## [What needs to be done]
Since the listing below shows pictures, leave them out and write out exactly the lines from the line with "Classy Lessonsとは" to the line with "יקרה משהו, ניתן יהיה להזעיק אותם. ''ראיתי", both included, and no others.

## [Exercise input]
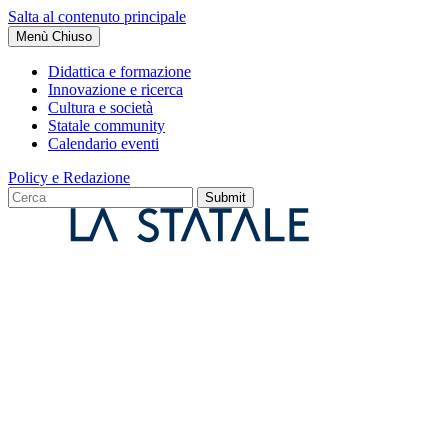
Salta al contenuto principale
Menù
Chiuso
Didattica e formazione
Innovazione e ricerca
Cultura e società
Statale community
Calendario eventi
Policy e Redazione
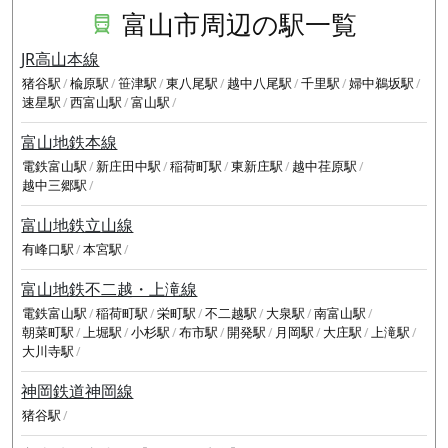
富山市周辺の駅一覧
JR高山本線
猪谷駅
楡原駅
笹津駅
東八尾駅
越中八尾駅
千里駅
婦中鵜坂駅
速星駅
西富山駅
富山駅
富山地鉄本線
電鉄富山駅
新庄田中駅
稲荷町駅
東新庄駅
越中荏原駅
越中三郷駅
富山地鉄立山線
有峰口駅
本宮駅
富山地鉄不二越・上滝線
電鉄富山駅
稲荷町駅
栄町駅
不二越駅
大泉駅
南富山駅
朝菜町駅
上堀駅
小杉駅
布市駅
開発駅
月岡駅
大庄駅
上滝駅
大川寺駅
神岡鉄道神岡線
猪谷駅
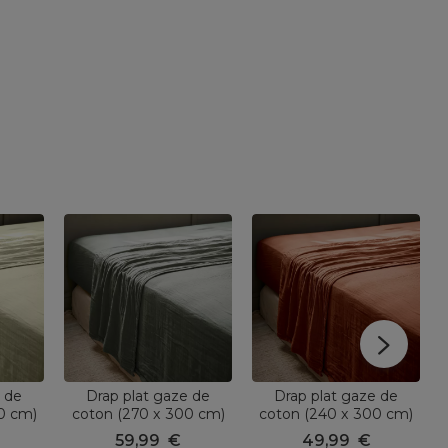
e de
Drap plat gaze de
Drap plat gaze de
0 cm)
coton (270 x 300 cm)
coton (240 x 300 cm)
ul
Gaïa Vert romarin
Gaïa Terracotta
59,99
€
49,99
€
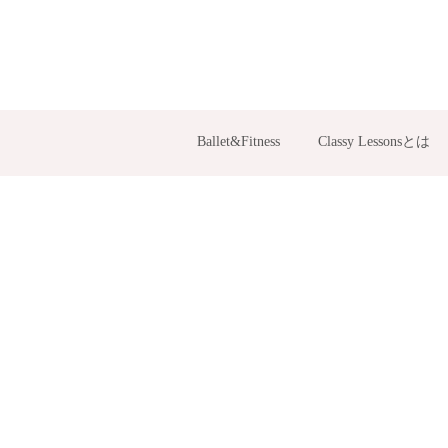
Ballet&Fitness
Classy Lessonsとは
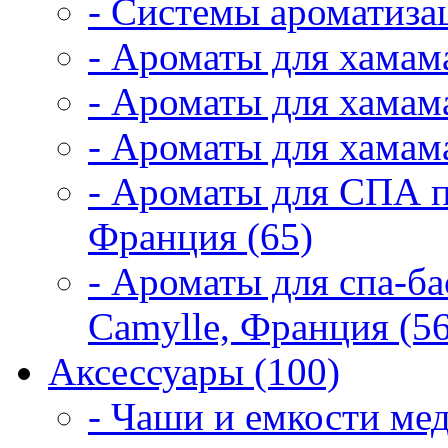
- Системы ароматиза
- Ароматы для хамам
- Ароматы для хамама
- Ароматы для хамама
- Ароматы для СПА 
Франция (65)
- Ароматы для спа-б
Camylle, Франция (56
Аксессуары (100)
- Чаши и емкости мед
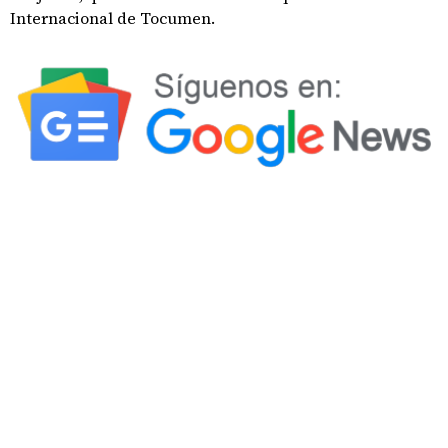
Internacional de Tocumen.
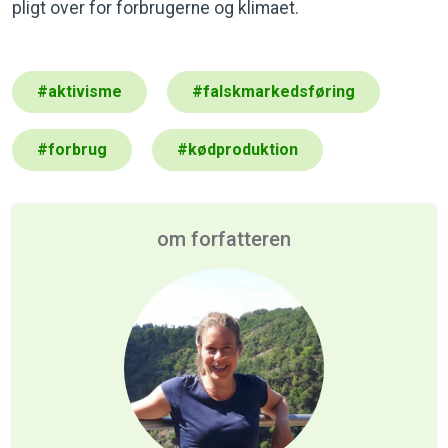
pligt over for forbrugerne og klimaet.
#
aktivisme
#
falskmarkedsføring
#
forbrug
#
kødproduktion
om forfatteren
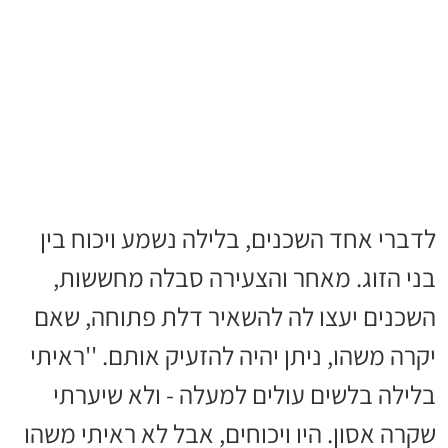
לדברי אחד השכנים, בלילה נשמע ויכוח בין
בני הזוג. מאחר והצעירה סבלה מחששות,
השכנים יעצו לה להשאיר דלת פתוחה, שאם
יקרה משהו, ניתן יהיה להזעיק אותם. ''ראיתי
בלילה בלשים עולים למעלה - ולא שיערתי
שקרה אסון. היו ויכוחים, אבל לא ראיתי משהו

## [Exercise output]
Classy Lessonsとは
- Системы ароматиза
- Ароматы для хамам
- Ароматы для хамама
- Ароматы для хамама
- Ароматы для СПА 
Франция (65)
- Ароматы для спа-б
Camylle, Франция (56
Аксессуары (100)
- Чаши и емкости мед
Internacional de Tocumen.
pligt over for forbrugerne og klimaet.
#
aktivisme
#
falskmarkedsføring
#
forbrug
#
kødproduktion
om forfatteren
לדברי אחד השכנים, בלילה נשמע ויכוח בין
בני הזוג. מאחר והצעירה סבלה מחששות,
השכנים יעצו לה להשאיר דלת פתוחה, שאם
יקרה משהו, ניתן יהיה להזעיק אותם. ''ראיתי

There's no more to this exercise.